1.2.a. « Sortir de ce monde-là » : les gays issus de milieu populaire.

Une première configuration concerne les gays issus de milieu populaire, soit environ la moitié des enquêtés avec une forte coloration montréalaise et des origines souvent provinciales dans le cas parisien. Un enquêté sur deux environ a ainsi grandi soit dans une famille d’agriculteurs à la campagne, soit dans une famille d’ouvriers et/ou de petits employés. Dans les deux cas, les parents ont des ressources économiques modestes, voire très faibles et n’ont pas fait d’études. Habitants de quartiers gentrifiés, ces enquêtés se situent, pour la plupart, dans des catégories moyennes ou supérieures : on observe alors, très majoritairement ici, des cas d’ascension sociale pour des gays issus de milieu populaire « passant » dans les classes moyennes ou les catégories supérieures. Les plus anciens enquêtés, retraités, ont connu une mobilité sociale ascendante en devenant employé pour la plupart et en s’installant en ville : leur ascension est moins spectaculaire (diplômes moins élevés que les générations suivantes notamment) et le statut de retraité au moment de l’entretien modère l’idée d’accroissement des revenus. L’ascension sociale s’est davantage nourrie d’une ascension professionnelle dans les métiers de service accompagnant la migration vers la ville : l’arrivée à Montréal a visiblement joué un rôle décisif dans leur cas. Pour les autres, on retrouve très souvent l’image idéale-typique de gays issus de milieu populaire, réussissant à l’école, ayant le goût des études et de la culture. Ils s’engagent à partir de la période charnière des études, dans des ascensions socioculturelles parfois fulgurantes. Se cristallisent alors les changements entre deux générations: études, départ du foyer familial, rapprochement de la grande ville et « sortie » d’un milieu populaire. Pour Alexandre, 42 ans, les études signalent la sortie d’un milieu paysan aboutissant à une position sociale de cadre supérieur du privé, quelques années plus tard. Né dans la Marne en 1964, dans une famille où les hommes « sont tous agriculteurs de père en fils », « un monde à part » dans lequel « on vit juste pour la terre » car « la terre c’est tout pour eux », Alexandre part pour Dijon à 20 ans pour ses études puis « bouge beaucoup » ensuite pour ses études et ses différents emplois (Dijon, Montpellier, Bordeaux, Angers, Nantes, puis Paris). Les études représentent un « moyen de sortir de ce monde là », décision acceptée assez passivement par des parents, n’ayant pas fait d’études eux-mêmes :

‘« Mes parents m’ont pas poussé ni retenu pour faire des études, ils m’ont laissé faire ce que je voulais et en plus moi, j’ai fait des études volontairement pour sortir justement de ça, j’ai cherché le moyen de partir en fait, et bon les études c’était le moyen de sortir de ce monde-là, de pouvoir vivre autre chose…mais ils ne m’ont ni incité, ni freiné, ils m’ont toujours donné les moyens nécessaires, ils étaient très passifs là-dessus, je l’ai fait parce que pour moi c’était un moyen de quitter ce milieu » (Alexandre, 42 ans, cadre commercial, couple cohabitant, propriétaire, Marais)

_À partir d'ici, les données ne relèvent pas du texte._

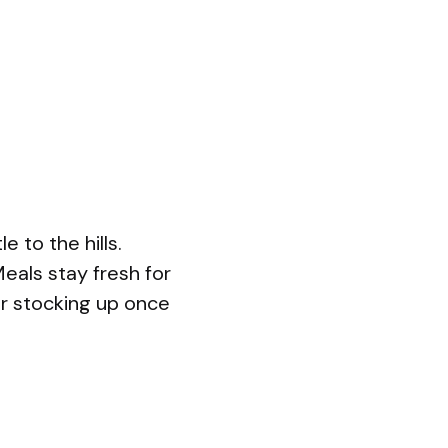
 to the hills.
eals stay fresh for
or stocking up once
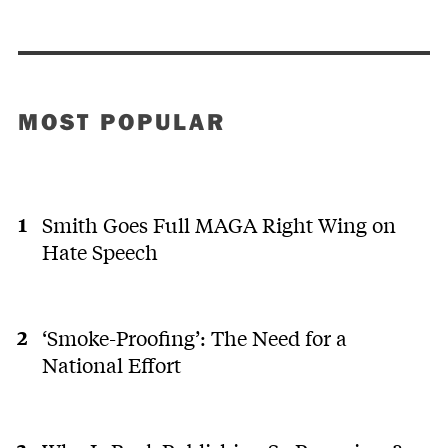
MOST POPULAR
Smith Goes Full MAGA Right Wing on
Hate Speech
‘Smoke-Proofing’: The Need for a
National Effort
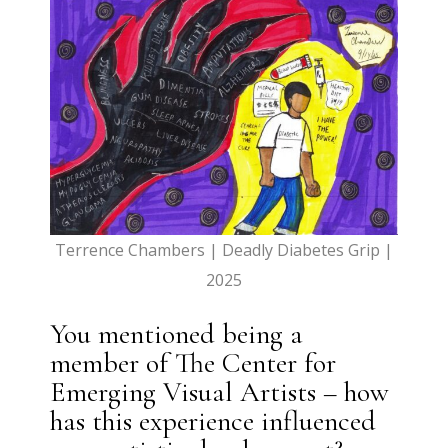
Terrence Chambers | Deadly Diabetes Grip |
2025
You mentioned being a
member of The Center for
Emerging Visual Artists – how
has this experience influenced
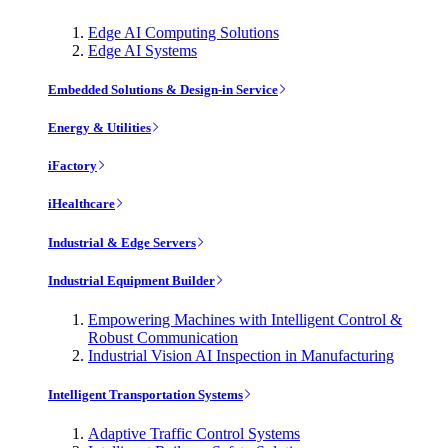
Edge AI Computing Solutions
Edge AI Systems
Embedded Solutions & Design-in Service
Energy & Utilities
iFactory
iHealthcare
Industrial & Edge Servers
Industrial Equipment Builder
Empowering Machines with Intelligent Control &
Robust Communication
Industrial Vision AI Inspection in Manufacturing
Intelligent Transportation Systems
Adaptive Traffic Control Systems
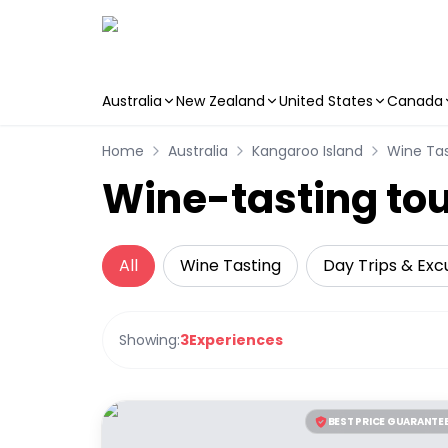
Australia
New Zealand
United States
Canada
Skip to main content
Home
Australia
Kangaroo Island
Wine Tas
Wine-tasting tou
All
Wine Tasting
Day Trips & Exc
Showing:
3
Experiences
BEST PRICE GUARANTE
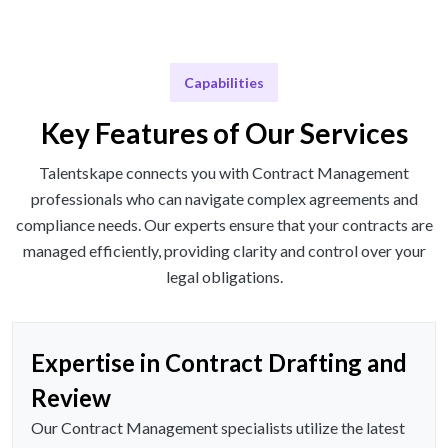
Capabilities
Key Features of Our Services
Talentskape connects you with Contract Management
professionals who can navigate complex agreements and
compliance needs. Our experts ensure that your contracts are
managed efficiently, providing clarity and control over your
legal obligations.
Expertise in Contract Drafting and
Review
Our Contract Management specialists utilize the latest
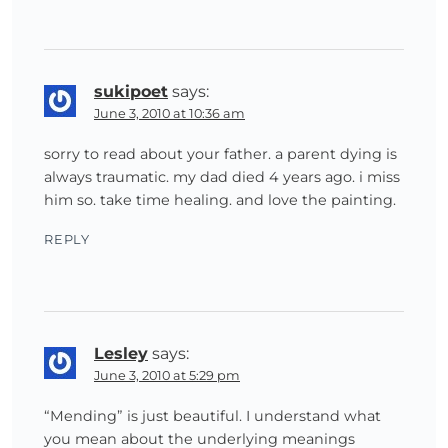
sukipoet
says:
June 3, 2010 at 10:36 am
sorry to read about your father. a parent dying is
always traumatic. my dad died 4 years ago. i miss
him so. take time healing. and love the painting.
REPLY
Lesley
says:
June 3, 2010 at 5:29 pm
“Mending” is just beautiful. I understand what
you mean about the underlying meanings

Ce cas est emblématique des enquêtés issus de milieux populaires dans le Marais et dans le Village : ils font des études, et viennent constituer les effectifs de gentrifieurs déjà décrits, principalement ceux de type « classiques ». C’est le cas de Stéphane, 40 ans, né dans une famille d’agriculteurs du Poitou. « Montés à la ville pour devenir ouvriers », ses parents se sont installés en Seine-et-Marne, dans « LA ville ouvrière moche, construite par Schneider dans les années 1930, Champagne-sur-Seine ». Stéphane insiste en entretien sur le mode de vie populaire de ses parents, des « gens simples » et « dépassés » par les choix, notamment scolaires, puis professionnels, de leur fils :

‘« Après la 3ème, j’étais super mauvais en maths mais très bon en français, et ma prof principale était ma prof de maths et elle voulait m’envoyer en enseignement technique, la bonne idée ! Vu que j’étais fils d’ouvrier ! Et que j’étais nul en maths ! Heureusement, moi je savais déjà un peu ce que je voulais, et j’ai eu chaud ! Parce que mes parents ouvriers, on leur dit votre fils est capable de faire une seconde, ben eux qu’est-ce que tu veux ! Ils disent ah bon ? et puis voilà, ils savent pas, ils disent oui et heureusement c’est moi qui suis allé voir ma prof de français qui m’aimait bien, puis elle a convaincu mes parents, moi je disais, moi je veux aller en seconde et ça a fait que non seulement je suis allé en seconde mais en plus, je me suis retrouvé au lycée à Fontainebleau parce que j’allais en littéraire ! Je sais pas si c’est le fait d’être allé à Fontainebleau, mais en tous cas je suis devenu le plus snob de la famille dans une famille de gens très simples ! C’est une famille de paysans et d’ouvriers tu vois, et moi ben je me suis retrouvé loin de ça, dans un endroit nouveau, avec des gens friqués c’est clair, mais bon je suis le snob dans la famille quoi ! le parisien et…le mouton noir! » (Stéphane, 40 ans, monteur vidéo, pigiste et DJ, célibataire, locataire, Marais)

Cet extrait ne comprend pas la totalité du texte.